Civ. No. 1265.
March 5, 1913.
APPEAL from a judgment of the Superior Court of Los Angeles County and from an order refusing a new trial. Frank G. Finlayson, Judge.
The facts are stated in the opinion of the court.
Walter J. Horgan, for Appellant.
Stutsman Stutsman, for Respondent.
The action was one to restrain the defendant from obstructing an alleyway and for a mandatory order requiring the removal of the obstructions placed therein by defendant. Findings and judgment for plaintiff, from which, and an order denying his motion for a new trial, defendant appeals.
The facts found by the court and supported by the uncontradicted evidence are: In 1886, one Safford was the owner of a tract of land in Los Angeles City; that thereafter he subdivided said tract into lots and sold the same to various parties, representing to each at the time of the sale that a strip of ground eighteen feet in width, extending through said tract and upon which all of the lots so sold abutted, was an alleyway laid out for the use and benefit of said abutting owners. The record shows that Safford at the time of the respective sales showed to the purchasers a map upon which was delineated this alleyway. The purchasers used the said alleyway as a means of ingress and egress to the property, as did the general public, for more than five years. Thereafter, in 1887, Safford undertook by a deed to convey to some of the parties, owners of the abutting lots, the strip so used as an alley. Others owning an interest in abutting lots were not made grantees therein. No answer of defendant appears in the record. There was, however, admitted in evidence upon the hearing of the cause certain tax deeds showing the alleyway to have been sold to the state for delinquent taxes in the year 1897, and subsequently by the state conveyed to the defendant. Also, there was offered in evidence a judgment-roll showing that at some date not appearing the title of defendant to said alleyway was quieted as to some of the abutting owners, but not as to plaintiff. The court sustained an objection to the introduction of such judgment-roll.
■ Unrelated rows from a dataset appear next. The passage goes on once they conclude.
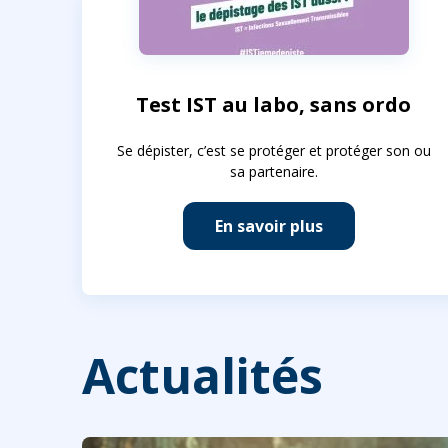
Test IST au labo, sans ordo
Se dépister, c’est se protéger et protéger son ou
sa partenaire.
En savoir plus
Actualités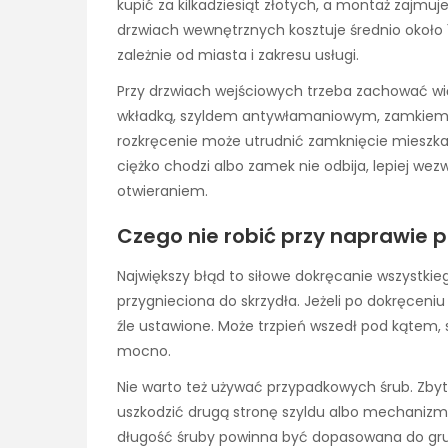
kupić za kilkadziesiąt złotych, a montaż zajm
drzwiach wewnętrznych kosztuje średnio około 16
zależnie od miasta i zakresu usługi.
Przy drzwiach wejściowych trzeba zachować wi
wkładką, szyldem antywłamaniowym, zamkiem 
rozkręcenie może utrudnić zamknięcie mieszkani
ciężko chodzi albo zamek nie odbija, lepiej we
otwieraniem.
Czego nie robić przy naprawie 
Największy błąd to siłowe dokręcanie wszystkie
przygnieciona do skrzydła. Jeżeli po dokręceniu
źle ustawione. Może trzpień wszedł pod kątem, s
mocno.
Nie warto też używać przypadkowych śrub. Zbyt 
uszkodzić drugą stronę szyldu albo mechani
długość śruby powinna być dopasowana do gru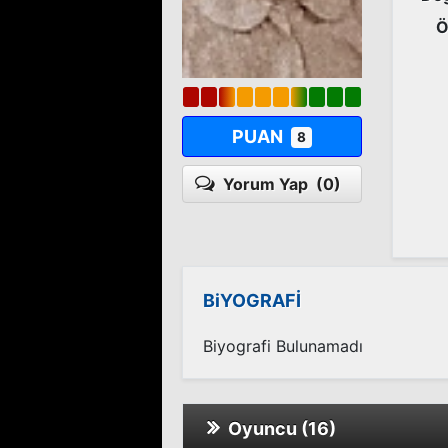
Ö
PUAN
8
Yorum Yap
(0)
BiYOGRAFİ
Biyografi Bulunamadı
Oyuncu (16)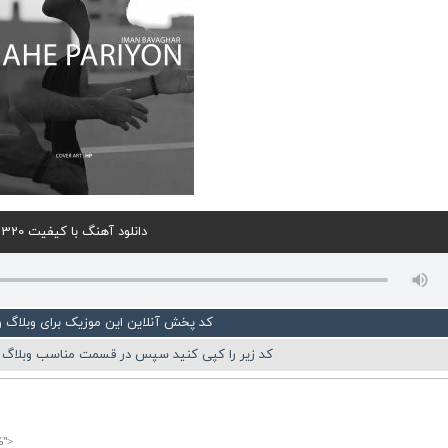
دانلود آهنگ با کیفیت 320
کد پخش آنلاین این موزیک برای وبلاگ 
کد زیر را کپی کنید سپس در قسمت مناسب وبلاگ ی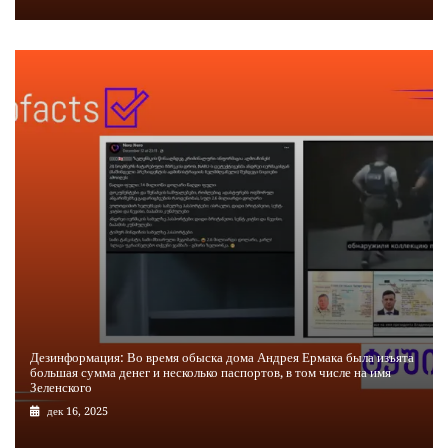
Дезинформация: Во время обыска дома Андрея Ермака была изъята
большая сумма денег и несколько паспортов, в том числе на имя
Зеленского
дек 16, 2025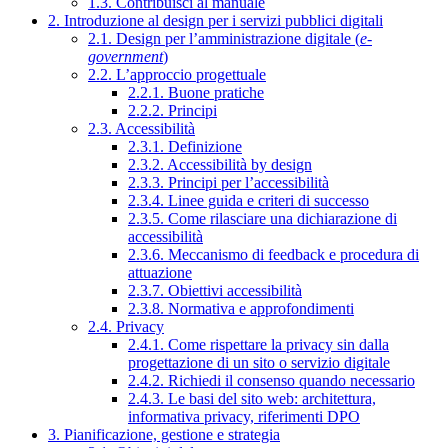
1.3. Contribuisci al manuale
2. Introduzione al design per i servizi pubblici digitali
2.1. Design per l’amministrazione digitale (
e-
government
)
2.2. L’approccio progettuale
2.2.1. Buone pratiche
2.2.2. Principi
2.3. Accessibilità
2.3.1. Definizione
2.3.2. Accessibilità by design
2.3.3. Principi per l’accessibilità
2.3.4. Linee guida e criteri di successo
2.3.5. Come rilasciare una dichiarazione di
accessibilità
2.3.6. Meccanismo di feedback e procedura di
attuazione
2.3.7. Obiettivi accessibilità
2.3.8. Normativa e approfondimenti
2.4. Privacy
2.4.1. Come rispettare la privacy sin dalla
progettazione di un sito o servizio digitale
2.4.2. Richiedi il consenso quando necessario
2.4.3. Le basi del sito web: architettura,
informativa privacy, riferimenti DPO
3. Pianificazione, gestione e strategia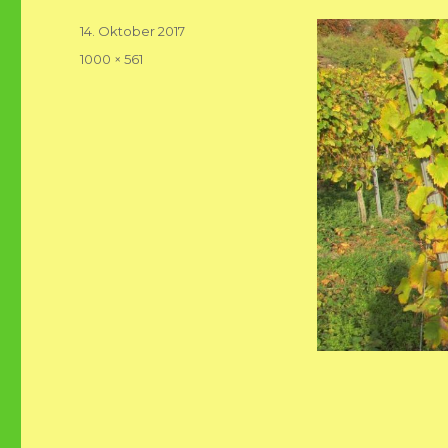
Veröffentlicht
14. Oktober 2017
am
Volle
1000 × 561
Größe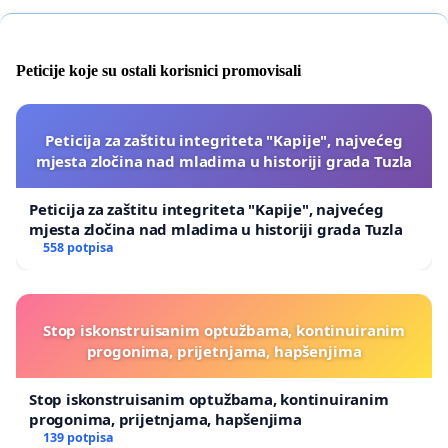
Peticije koje su ostali korisnici promovisali
Peticija za zaštitu integriteta "Kapije", najvećeg
mjesta zločina nad mladima u historiji grada Tuzla
Peticija za zaštitu integriteta "Kapije", najvećeg
mjesta zločina nad mladima u historiji grada Tuzla
558 potpisa
Stop iskonstruisanim optužbama, kontinuiranim
progonima, prijetnjama, hapšenjima
Stop iskonstruisanim optužbama, kontinuiranim
progonima, prijetnjama, hapšenjima
139 potpisa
We see no merit in the appeal. The production of a map by Safford to the purchasers of the various lots showing the alley, and his representations to said purchasers that said strip was an alleyway, and which representations were acted upon, were sufficient as to such parties to establish said strip as an alleyway. ( Prescott v. Edwards, 117 Cal. 304, [59 Am. St. Rep. 186, 49 P. 178].) In addition, the long continued use of the strip as such alleyway under claim of right and adversely was sufficient to establish a prescriptive title. No taxes being shown to have been assessed, it was not incumbent upon plaintiff to show payment thereof. ( Baldwin v. Temple, 101 Cal. 403, [35 P. 1008], and authorities cited.) It is only the payment of taxes levied and assessed which, by section 325 of the Code of Civil Procedure, is made a condition for acquiring title by adverse possession. The easement in the alleyway being attached to the abutting property and forming a part thereof, it will be presumed, nothing to the contrary appearing, that the same and the value thereof was included in the taxes assessed against the lots. The only title which Safford by his deed made in 1887 could convey to the tenants in common therein named as grantees, was the naked legal title, subject to the easement. No merger resulted from such deed and all that could be assessed as taxes against these tenants in common and their land were the taxes and assessments against the naked legal title, and that title was all that was conveyed by the tax deeds in evidence. The holder of such title could not interfere with the easement rights of plaintiff. This action was maintainable under section 731 of the Code of Civil Procedure.
We see no error in the record, and the judgment and order are affirmed.
James, J., and Shaw, J. concurred.
A petition for a rehearing of this cause was denied by the district court of appeal on April 4, 1913.